An extension compiled for one version of Python will be linked against the version of the C runtime used by that version of Python (if it is compiled with the same version of Visual Studio of course).
If the extension binary is to remain compatible with a later version of Python, compiled against a different version of the C runtime, then it *must* be possible for multiple C runtimes to be loaded.
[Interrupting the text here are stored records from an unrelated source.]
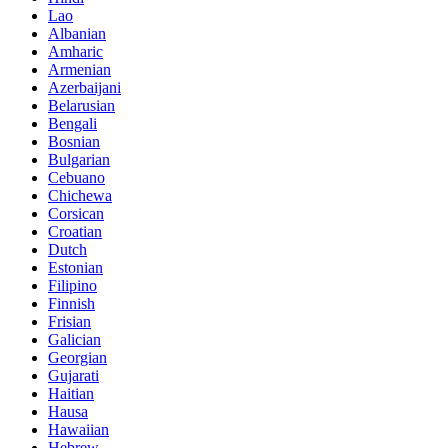
Lao
Albanian
Amharic
Armenian
Azerbaijani
Belarusian
Bengali
Bosnian
Bulgarian
Cebuano
Chichewa
Corsican
Croatian
Dutch
Estonian
Filipino
Finnish
Frisian
Galician
Georgian
Gujarati
Haitian
Hausa
Hawaiian
Hebrew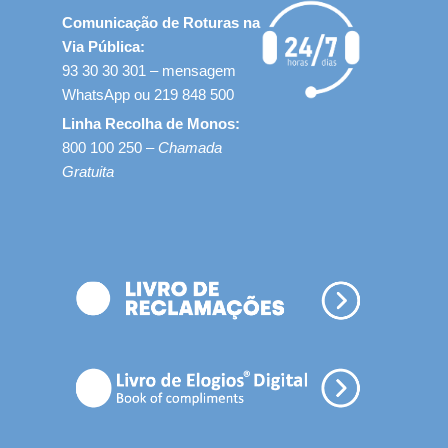
Comunicação de Roturas na
Via Pública:
93 30 30 301 – mensagem
WhatsApp ou 219 848 500
Linha Recolha de Monos:
800 100 250 –
Chamada
Gratuita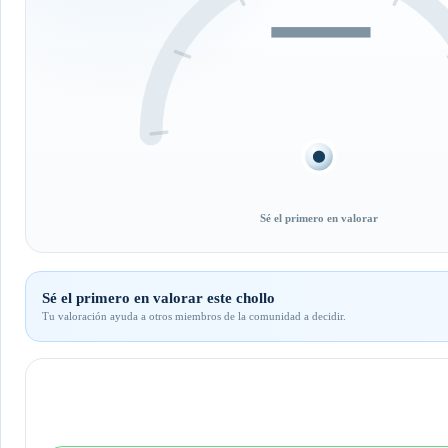
—
Sé el primero en valorar
Sé el primero en valorar este chollo
Tu valoración ayuda a otros miembros de la comunidad a decidir.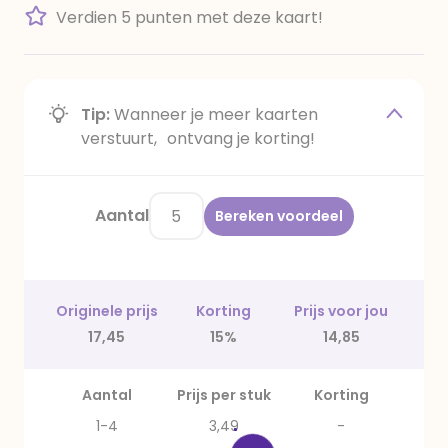
Verdien 5 punten met deze kaart!
Tip:
Wanneer je meer kaarten
verstuurt, ontvang je korting!
Aantal
Bereken voordeel
Originele prijs
Korting
Prijs voor jou
17,45
15%
14,85
Aantal
Prijs per stuk
Korting
1-4
3,49
-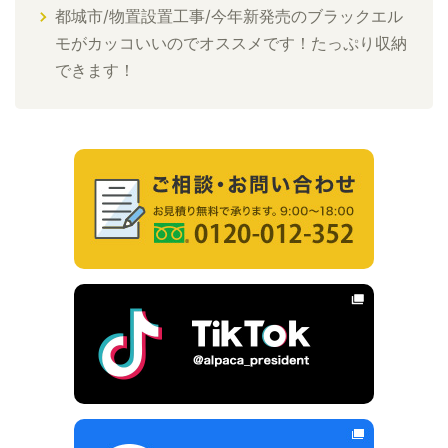
都城市/物置設置工事/今年新発売のブラックエル
モがカッコいいのでオススメです！たっぷり収納
できます！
Is it possible to have multiple versions of the lib C loaded on Windows ? I know that it is not possible on Linux. Instead, the glibc takes great care to version all sorts of APIs in the lib to make it possible to run applications using different versions within the same runtime (they include different ABI versions in the same lib). AFAIK, on Windows, the lib C is using a different approach: up until the invention of the manifests, they took great care not to break the APIs in incompatible ways. With manifests, things are more complicated, since the DLLs now explicitly reference a particular version of a DLL (down to the patch level) and if the versions are not installed, the application won't run. Not sure what effect that has on the way they engineered the new lib C versions... This document suggests that it is possible to have an application use multiple CRTs, but care has to be taken with respect to things that are initialized by the CRTs (env vars, locales, handles, etc.): http://msdn.microsoft.com/en-us/library/abx4dbyh(v=VS.90).aspx
If the stable ABI doesn't allow this then binaries will *still* have to be recompiled when we update the version of Visual Studio used to compile Python - defeating the purpose of the PEP. Right?
If we keep changing the main compiler version used for creating Python binaries on Windows: yes. Fortunately, we don't :-) On Unix this shouldn't be too much of a problem, though, so the PEP is still valid for those platforms.
If this is the case then I agree that it should be explicit in the PEP.